BORDERLINE: Abondement, Projective Identification, and Parental Provocation
“To be authentic we must cultivate the courage to be imperfect and vulnerable.” Dr. Brene Brown
Vulnerability is the royal road to encounter our authenticity. Without vulnerability, there is no core identity from which we can freely share genuine expressions of thoughts, emotions, and behaviors. There are individuals in our midst who are committed to this sacred path of living authentically and have much to teach us, but instead of learning from them, we have often diagnosed them. Paradoxically, these individuals can feel lost and be hiding in identities that are not fully themselves, struggling with self-harming behaviors like addictions and eating disorders. They may pass through inpatient and outpatient mental health services and encounter providers who experience their neediness and manipulation as a victimization mentality rather than the creation of a mental health system that benefits from their patient's illness. This perhaps is the near impossibility of changing the character of these individuals because they can be caught up in the performance of illness even learning the therapeutic language and sustaining diagnostic criteria, such as weight loss or substance relapse to find their way back to their mother, who is the clinic. So maybe our collective imagination needs to change so that the clinician's vulnerability shifts first and then their patient may follow.
ABANDONMENT
Abandonment lies at the core of many individuals with BPD, as they often experience intense fear of being rejected or left alone. This fear stems from early childhood experiences where they may have felt emotionally or physically abandoned by significant others. These individuals may struggle to form stable and secure relationships, constantly seeking reassurance and validation. Unfortunately, the misuse of the BPD diagnosis often leads to further abandonment, as they are labeled as difficult or attention-seeking rather than understood and supported. This perpetuates a cycle of invalidation, reinforcing their fear of abandonment and making it more challenging to develop authentic connections.
PROJECTIVE IDENTIFICATION
The concept of projection is the idea that we project what we don’t like about ourselves onto the vulnerable other who has little power to defend themselves properly. Instead of using defenses like humor, deflection, and disavowal, the person may identify with who they are suggested to be to avoid shame and guilt and their personality transforms into the person they are not authentically. Projective identification is another theme that emerges in the context of BPD diagnosis. As noted, projection is a defense mechanism that involves unconsciously projecting one's undesirable thoughts, feelings, or attributes onto others, often followed by a profound urge to control and manipulate them. While this behavior can be observed in individuals with BPD, it is crucial to recognize that it is a learned behavior. Caregivers, and therapists, can also project onto the patient this idea of borderline and the patient or client identify with this message and begin acting out the behavior in the room with the clinician and thus enacting a vicious cycle of inauthenticity and further abandonment of the patient.

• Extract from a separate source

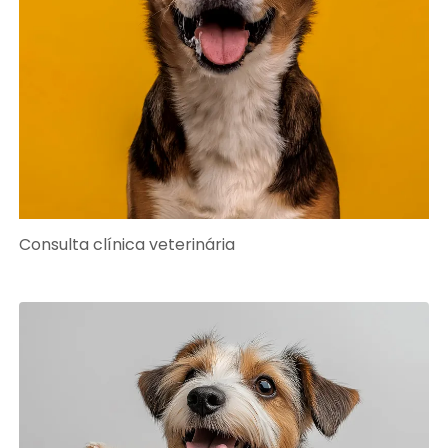
Consulta clínica veterinária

PARENTAL PROJECTIONS/PROVOCATIONS
Abusive provocation by caregivers is a third theme that contributes to the misuse of the BPD diagnosis. The individuals I have worked with who have BPD symptoms have often experienced deep trauma in their life in particular the provocation to perform by caregivers. The intelligent child is often provoked to argue and debate with the parent. The attractive child is often provoked to manage her modesty and remain thin and attractive. The entertaining child is often provoked to regulate and manage the ever-changing moods of their caregivers. This trauma can result in difficulties regulating emotions and interpersonal relationships. However, the misuse of the BPD diagnosis can absolve caregivers of their responsibility, attributing all challenges faced by individuals to their supposed pathology. This perpetuates the cycle of abuse and denies individuals the opportunity to heal and reconnect with their authentic selves. True understanding and intervention should address the root causes of the distress, including the abusive environments in which individuals have grown up. And to be more disturbing, if we analyze their performance through the lens of projective identification, we may learn more about the clinician's unconscious mode of perverse enjoyment. This could mean, the patient has detected, by way of an uncanny ability to sense the desire of the other, and the clinician unconsciously perversely enjoys their illness and finds it entertaining.